A figura de Gatsby virou um símbolo: o cara que corre atrás de um sonho impossível, que constrói uma vida inteira pra impressionar alguém que talvez nem valha tanto a pena. Sua primeira adaptação para o cinema foi ainda em 1926, no cinema mudo. Em 1949, um jovem Alan Ladd foi um Gatsby mais sombrio, refletindo o clima pós-Segunda Guerra. No hiato de 25 anos, veio o filme com roteiro de Franis Ford Coppola, estrelado por Robert Redford e Mia Farrow, que não fez sucesso (mas é extremamente fiel ao livro). Alguns acham que ficou um pouco fria.
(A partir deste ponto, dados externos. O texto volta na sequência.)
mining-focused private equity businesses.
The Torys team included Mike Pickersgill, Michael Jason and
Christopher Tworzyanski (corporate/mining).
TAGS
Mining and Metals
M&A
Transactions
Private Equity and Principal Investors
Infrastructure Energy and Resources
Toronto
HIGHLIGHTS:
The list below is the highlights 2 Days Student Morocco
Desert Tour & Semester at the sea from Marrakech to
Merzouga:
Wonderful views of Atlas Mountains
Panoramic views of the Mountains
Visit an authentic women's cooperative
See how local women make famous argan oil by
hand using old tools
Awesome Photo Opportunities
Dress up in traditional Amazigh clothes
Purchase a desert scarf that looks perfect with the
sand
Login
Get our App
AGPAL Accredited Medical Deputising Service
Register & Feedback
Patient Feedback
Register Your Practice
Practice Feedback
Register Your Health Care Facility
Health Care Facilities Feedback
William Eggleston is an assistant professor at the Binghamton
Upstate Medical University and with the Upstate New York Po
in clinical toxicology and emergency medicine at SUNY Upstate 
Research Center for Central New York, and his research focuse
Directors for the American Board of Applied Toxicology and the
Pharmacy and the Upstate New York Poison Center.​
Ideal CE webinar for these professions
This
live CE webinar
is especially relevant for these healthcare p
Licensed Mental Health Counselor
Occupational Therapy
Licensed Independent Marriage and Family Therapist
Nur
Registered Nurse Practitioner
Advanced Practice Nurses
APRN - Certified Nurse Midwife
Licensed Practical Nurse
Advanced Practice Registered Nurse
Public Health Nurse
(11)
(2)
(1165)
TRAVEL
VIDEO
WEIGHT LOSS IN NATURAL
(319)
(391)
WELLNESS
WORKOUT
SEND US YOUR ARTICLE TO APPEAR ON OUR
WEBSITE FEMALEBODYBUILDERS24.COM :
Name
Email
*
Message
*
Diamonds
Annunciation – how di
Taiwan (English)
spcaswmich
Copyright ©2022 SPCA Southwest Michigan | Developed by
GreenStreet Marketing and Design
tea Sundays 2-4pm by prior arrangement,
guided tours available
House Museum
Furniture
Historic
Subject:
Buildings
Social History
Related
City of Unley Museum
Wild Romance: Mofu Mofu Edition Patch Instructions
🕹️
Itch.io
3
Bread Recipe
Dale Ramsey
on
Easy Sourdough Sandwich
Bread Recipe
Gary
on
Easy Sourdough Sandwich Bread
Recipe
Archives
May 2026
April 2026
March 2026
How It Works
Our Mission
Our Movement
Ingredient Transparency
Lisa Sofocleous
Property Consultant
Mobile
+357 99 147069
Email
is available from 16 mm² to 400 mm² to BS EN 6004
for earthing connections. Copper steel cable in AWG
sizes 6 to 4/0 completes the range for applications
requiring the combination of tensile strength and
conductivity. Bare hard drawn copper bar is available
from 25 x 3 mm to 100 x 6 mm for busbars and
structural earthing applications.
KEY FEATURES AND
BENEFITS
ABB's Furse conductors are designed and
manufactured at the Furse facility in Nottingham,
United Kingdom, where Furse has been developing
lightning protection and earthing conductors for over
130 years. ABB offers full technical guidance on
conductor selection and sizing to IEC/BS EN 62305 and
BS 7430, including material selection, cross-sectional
Em 2013, veio a versão mais conhecida da nova geração, dirigida por Baz Luhrmann, com Leonardo DiCaprio como Gatsby, Carey Mulligan como Daisy, e Tobey Maguire como Nick. É visualmente deslumbrante e com trilha sonora moderna, mas que dividiu opiniões por tomar algumas liberdades artísticas. Ainda assim, renovou o interesse no livro. Atualmente há uma versão musical em cartaz na Broadway.
No fim das contas, O Grande Gatsby é um livro sobre querer algo com tanta força que você se perde tentando alcançar. É sobre identidade, ilusão, status, amor e a sensação de que talvez tudo isso seja só fumaça e espelhos. Não é à toa que, quase 100 anos depois, ele ainda nos faz pensar. Vale rever, reler e sempre lembrar.